Research Highlights

Read this in Arabic

Cool operation

Published online 5 August 2015

New fabrication techniques are producing efficient ceramic fuel cells that operate at low temperatures.

Tim Reid

A new promising avenue for more efficient fuel cell vehicles lies in protonic ceramic fuel cells (PCFCs). The only drawback is that current ones can only operate at temperatures of 700 to 1,000 °C. 

Now Jianhua Tong, Ryan O’Hayre and co-workers at the Colorado School of Mines, USA, and The Petroleum Institute in Abu Dhabi, UAE, have improved fabrication methods to build PCFCs that operate very effectively at just 500 °C. 

PCFCs’ edge lies in how they could potentially use hydrocarbon fuels directly and don’t require expensive precious-metal catalysts.

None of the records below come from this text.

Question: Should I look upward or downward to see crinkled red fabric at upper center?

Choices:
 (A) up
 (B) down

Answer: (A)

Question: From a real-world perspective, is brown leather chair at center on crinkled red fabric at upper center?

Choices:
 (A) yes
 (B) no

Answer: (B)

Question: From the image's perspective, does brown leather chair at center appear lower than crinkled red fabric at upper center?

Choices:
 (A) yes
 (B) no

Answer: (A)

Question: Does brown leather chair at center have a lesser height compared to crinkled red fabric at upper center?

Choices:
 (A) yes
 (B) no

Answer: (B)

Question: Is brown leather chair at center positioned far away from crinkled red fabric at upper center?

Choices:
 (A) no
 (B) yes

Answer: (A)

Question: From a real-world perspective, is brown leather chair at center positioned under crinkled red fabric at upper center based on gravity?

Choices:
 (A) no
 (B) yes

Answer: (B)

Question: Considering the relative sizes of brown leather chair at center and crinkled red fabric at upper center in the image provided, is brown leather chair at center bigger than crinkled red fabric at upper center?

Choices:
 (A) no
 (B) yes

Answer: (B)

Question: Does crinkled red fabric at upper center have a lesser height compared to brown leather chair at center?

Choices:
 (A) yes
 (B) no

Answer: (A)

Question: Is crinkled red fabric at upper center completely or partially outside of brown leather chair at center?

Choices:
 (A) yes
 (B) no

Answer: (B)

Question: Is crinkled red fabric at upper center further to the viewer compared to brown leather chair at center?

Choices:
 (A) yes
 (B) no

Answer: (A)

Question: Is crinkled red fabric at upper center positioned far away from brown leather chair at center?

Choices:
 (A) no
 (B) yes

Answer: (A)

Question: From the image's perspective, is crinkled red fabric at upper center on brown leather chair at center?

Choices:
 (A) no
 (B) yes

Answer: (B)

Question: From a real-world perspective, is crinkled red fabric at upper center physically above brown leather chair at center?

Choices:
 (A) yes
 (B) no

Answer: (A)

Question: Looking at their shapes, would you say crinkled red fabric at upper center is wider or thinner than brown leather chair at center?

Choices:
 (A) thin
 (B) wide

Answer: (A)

And with the new modification, the new cells can yield power densities nearly double that of previous low-temperature PCFCs when fuelled by either hydrogen or methane. 

The researchers adapted a process called solid-state reactive sintering in order to fabricate the anode, electrolyte and cathode of a PCFC in one step, at a low temperature that doesn’t damage the ceramic structure. 

The resulting PCFCs worked best at 500 °C, but also produced measurable power at temperatures as low as 350 °C, and survived 1,400-hour tests without degrading. In their paper, published in Science1, the researchers express hope that their method could “provide a commercially practical, simple, and low-cost approach to scalable solid state ceramic devices.”